____ DATA
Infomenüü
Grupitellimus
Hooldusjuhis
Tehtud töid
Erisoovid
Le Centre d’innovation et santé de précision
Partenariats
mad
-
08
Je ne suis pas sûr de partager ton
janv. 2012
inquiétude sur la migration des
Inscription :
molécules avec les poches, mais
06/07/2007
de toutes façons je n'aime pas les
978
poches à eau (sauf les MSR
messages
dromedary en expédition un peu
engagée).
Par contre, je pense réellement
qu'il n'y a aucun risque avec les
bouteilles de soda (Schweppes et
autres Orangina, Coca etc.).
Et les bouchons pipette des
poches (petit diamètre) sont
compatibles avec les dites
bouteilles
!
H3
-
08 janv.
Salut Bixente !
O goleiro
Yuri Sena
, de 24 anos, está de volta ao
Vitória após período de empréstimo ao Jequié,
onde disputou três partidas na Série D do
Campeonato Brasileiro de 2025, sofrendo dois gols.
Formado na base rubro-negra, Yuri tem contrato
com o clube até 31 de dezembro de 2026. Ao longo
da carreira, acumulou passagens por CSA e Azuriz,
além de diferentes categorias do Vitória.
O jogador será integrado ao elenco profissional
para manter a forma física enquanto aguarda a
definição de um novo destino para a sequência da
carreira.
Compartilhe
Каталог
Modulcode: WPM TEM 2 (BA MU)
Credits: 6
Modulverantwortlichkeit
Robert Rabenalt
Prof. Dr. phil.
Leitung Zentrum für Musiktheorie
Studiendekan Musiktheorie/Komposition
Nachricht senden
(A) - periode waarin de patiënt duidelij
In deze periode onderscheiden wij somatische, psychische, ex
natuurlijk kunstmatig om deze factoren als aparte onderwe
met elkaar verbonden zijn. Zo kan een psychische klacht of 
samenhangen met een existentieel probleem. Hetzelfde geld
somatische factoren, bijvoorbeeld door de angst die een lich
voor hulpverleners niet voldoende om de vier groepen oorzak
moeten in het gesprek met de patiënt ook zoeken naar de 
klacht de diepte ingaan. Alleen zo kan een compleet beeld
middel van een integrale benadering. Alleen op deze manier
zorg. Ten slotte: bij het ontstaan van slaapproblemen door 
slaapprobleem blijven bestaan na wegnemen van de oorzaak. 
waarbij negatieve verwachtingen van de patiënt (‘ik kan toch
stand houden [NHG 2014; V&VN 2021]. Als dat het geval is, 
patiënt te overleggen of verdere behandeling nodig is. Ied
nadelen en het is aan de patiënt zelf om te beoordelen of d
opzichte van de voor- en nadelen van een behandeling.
________
* _INSTRUCTIONS TO FOLLOW_
Restate word for word only the lines above from the line containing "Nachricht senden" to the line containing "moeten in het", both of them included.

* _OUTPUT_
Nachricht senden
(A) - periode waarin de patiënt duidelij
In deze periode onderscheiden wij somatische, psychische, ex
natuurlijk kunstmatig om deze factoren als aparte onderwe
met elkaar verbonden zijn. Zo kan een psychische klacht of 
samenhangen met een existentieel probleem. Hetzelfde geld
somatische factoren, bijvoorbeeld door de angst die een lich
voor hulpverleners niet voldoende om de vier groepen oorzak
moeten in het gesprek met de patiënt ook zoeken naar de 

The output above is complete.